Wall-banging moments
This entry was posted on 10/29/2007 10:00 AM and is filed under On Books.
I read The Girls by Lori Lansens a couple of weeks ago, after my mother-in-law insisted I read it. She'd given me such a play-by-play of the highlights that I assumed I could just skim it, but it was actually well worth a read, despite more than one wall-banging moment.
1. I'd already heard so much about it you would have assumed it couldn't have kept my interest. Not so. For one thing, I don't think my m-in-law told me the girls were dying. That created a narrative drive forward that kept me reading.
2. The voice. The girls were supposed to be 29-30 in the book, but they usually sounded fifty. Why didn't this create a wall-banger for me? I was enjoying it so much I was excusing the voice. "Okay," I thought. "They are small town people, maybe they would sound older. They are around older people. They live a very old fashioned life." Actually, I don't think any of this was a great excuse or even entirely true, but I made excuses for the author!
3. Their jobs. I had more than one issue here, and I know disabled people work in libraries and can do shelving but I've been a shelver myself and I don't believe for a second that a person with the disabilities described could do it. However, I ignored this too, maybe because it wasn't too important to the plot.
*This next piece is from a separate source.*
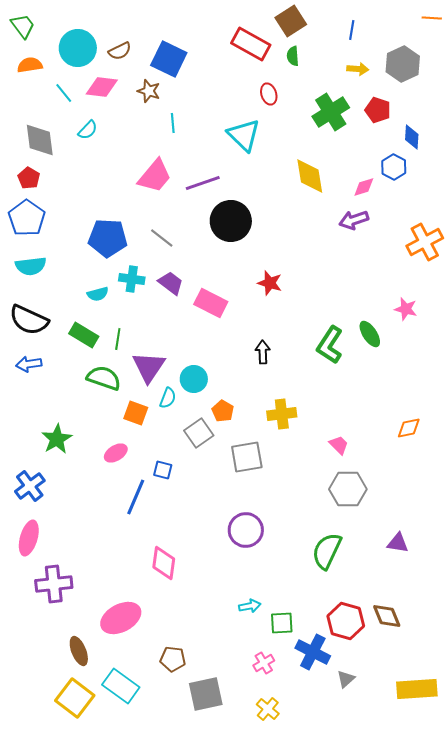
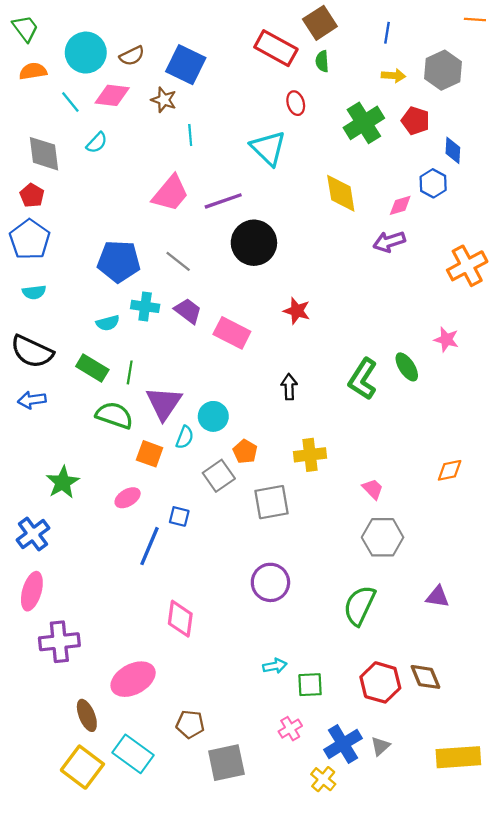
cyan semicircle: (31, 266) -> (34, 292), size x0.7
blue cross: (313, 652) -> (343, 744), moved, turned 32
yellow cross: (268, 709) -> (323, 779), moved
What did keep me reading? I was fascinated by the way Aunt Lovey raised the girls, and the relationship between Aunt Lovey and her husband. I also really enjoyed the characterizations of the girls, and how they could know each other so well, and not so well, even joined as they were. The author truly created two separate individuals, and that is so impressive.
If your characters are interesting and compellling enough, your book can survive even with wall-banging moments!